Single-rate issue continues apace, with gaining number of stations converting their rate cards so that national and local advertisers respond to sales lures of the same announcement and program costs. Among the newest in the one-rate lineup: WHAT Philadelphia and KRAK Sacramento. Former station, specialist in Negro-appeal radio, is headed by President William A. Banks. His theory: "The single rate is fair to all advertisers, is the inevitable solution to many rate problems broadcasters and advertisers have faced." Manning Slater, president and general manager of KRAK, thinks the one-rate "is the only logical answer to the ever-present problem of 'who gets what rate when'."
New Negro market information from the Keystone Broadcasting System, which analyzed Negro-appeal programing for its 361 radio station affiliates in 23 states, finds that the average station programs 43 quarter-hours weekly to this specialized audience. The breakdown as to total hours (not quarters) of Negro-appeal programing for the KBS Negro network: 20 hours or less per week, 318 stations; 21 to 40 hours, 36 stations; 41 and 100 hours, 6 stations; over 100 hours, 1 station. (Highest amount of air time is for an Alabama affiliate, with 118 hours weekly of Negro-appeal programing.)
Progressive legislation was passed 1 June in California after strenuous efforts for 20 years by many groups, including the state's Associated Press Radio and Tv Assn. and its chairman, Don Mozley, news director of KCBS San Francisco, as well as the California Broadcasters Assn. The issue: whether air newsmen would have the same privilege of their print brethren in not disclosing confidential news sources. The victory: the state Senate judiciary committee voted approval before sanction by the governor and the state legislature.
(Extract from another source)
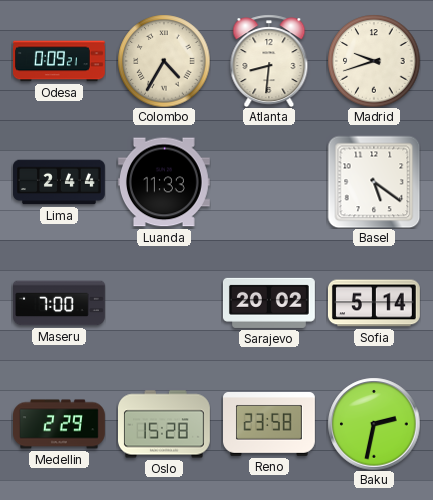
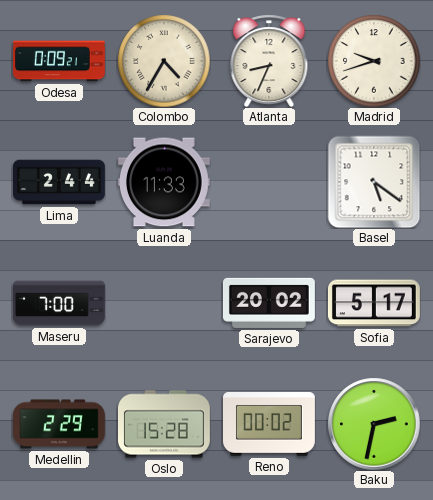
Atlanta: 8:31 -> 8:34
Sofia: 5:14 -> 5:17
Reno: 23:58 -> 00:02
What makes selling ammunition? A lot more than mimeographed station logs sent to reps or a re-hash of a program schedule multilithed for agency buyers and media supervisors. So said an agency media man commenting on the type of station information he wants to see and citing a recent two-color folder issued by WQXR New York. What do buyers want in a station folder? "Market, market and MORE market information," he said. Among this station's facts: county-by-county primary and secondary areas with radio homes in each, audience composition analysis as to family income, education, occupation; net unduplicated homes reached daily and weekly.